Source records

⟨

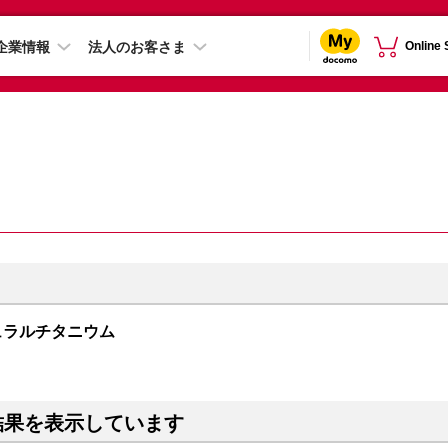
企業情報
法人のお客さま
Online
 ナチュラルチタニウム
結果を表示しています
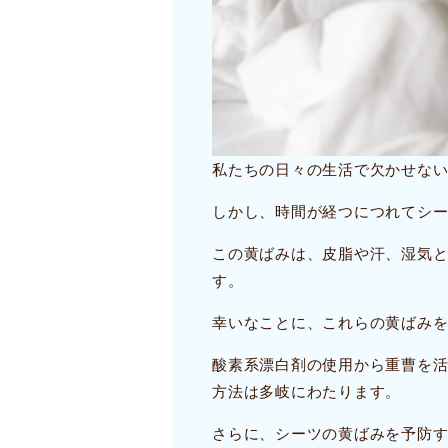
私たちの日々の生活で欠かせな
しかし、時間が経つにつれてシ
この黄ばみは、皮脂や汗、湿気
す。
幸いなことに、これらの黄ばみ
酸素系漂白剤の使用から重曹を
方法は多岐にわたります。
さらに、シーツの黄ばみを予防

⟩
⟨

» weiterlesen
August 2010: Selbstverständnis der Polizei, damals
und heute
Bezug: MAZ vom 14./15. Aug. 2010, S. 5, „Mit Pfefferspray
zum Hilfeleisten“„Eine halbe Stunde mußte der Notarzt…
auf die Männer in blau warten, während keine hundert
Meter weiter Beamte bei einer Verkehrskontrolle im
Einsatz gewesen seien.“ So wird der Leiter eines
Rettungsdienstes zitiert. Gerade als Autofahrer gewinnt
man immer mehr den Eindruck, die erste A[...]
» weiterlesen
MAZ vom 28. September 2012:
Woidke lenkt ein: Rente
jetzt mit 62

⟩
⟨

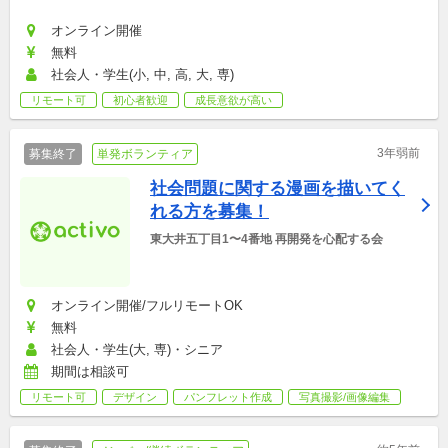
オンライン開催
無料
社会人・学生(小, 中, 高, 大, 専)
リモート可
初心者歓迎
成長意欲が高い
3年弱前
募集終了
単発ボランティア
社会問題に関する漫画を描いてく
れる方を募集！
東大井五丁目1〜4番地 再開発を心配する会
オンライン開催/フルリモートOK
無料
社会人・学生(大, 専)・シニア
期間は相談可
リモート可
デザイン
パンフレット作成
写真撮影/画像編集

⟩

- Problem to work on: Reproduce only the lines above, starting at the line with "Bezug: MAZ vom" and ending at the line with "Rettungsdienstes zitiert. Gerade", exactly as written.

- Answer:
Bezug: MAZ vom 14./15. Aug. 2010, S. 5, „Mit Pfefferspray
zum Hilfeleisten“„Eine halbe Stunde mußte der Notarzt…
auf die Männer in blau warten, während keine hundert
Meter weiter Beamte bei einer Verkehrskontrolle im
Einsatz gewesen seien.“ So wird der Leiter eines
Rettungsdienstes zitiert. Gerade als Autofahrer gewinnt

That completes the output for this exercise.